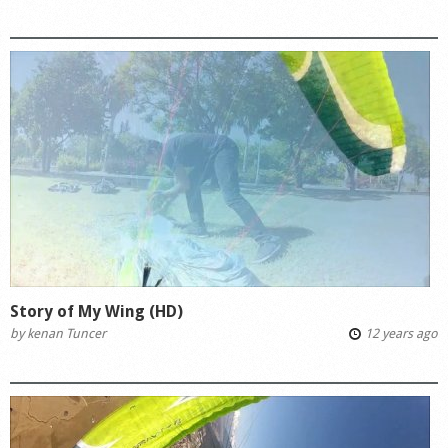
Story of My Wing (HD)
by
kenan Tuncer
12 years ago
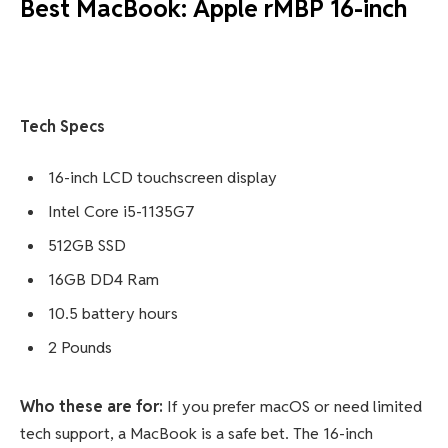
Best MacBook: Apple rMBP 16-inch
Tech Specs
16-inch LCD touchscreen display
Intel Core i5-1135G7
512GB SSD
16GB DD4 Ram
10.5 battery hours
2 Pounds
Who these are for:
If you prefer macOS or need limited
tech support, a MacBook is a safe bet. The 16-inch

◆ What is needed
Repeat the material line for line. Pictures stay out of the copy.

◆ Task output
Story of My Wing (HD)
by
kenan Tuncer
12 years ago
Best MacBook: Apple rMBP 16-inch
Tech Specs
16-inch LCD touchscreen display
Intel Core i5-1135G7
512GB SSD
16GB DD4 Ram
10.5 battery hours
2 Pounds
Who these are for:
If you prefer macOS or need limited
tech support, a MacBook is a safe bet. The 16-inch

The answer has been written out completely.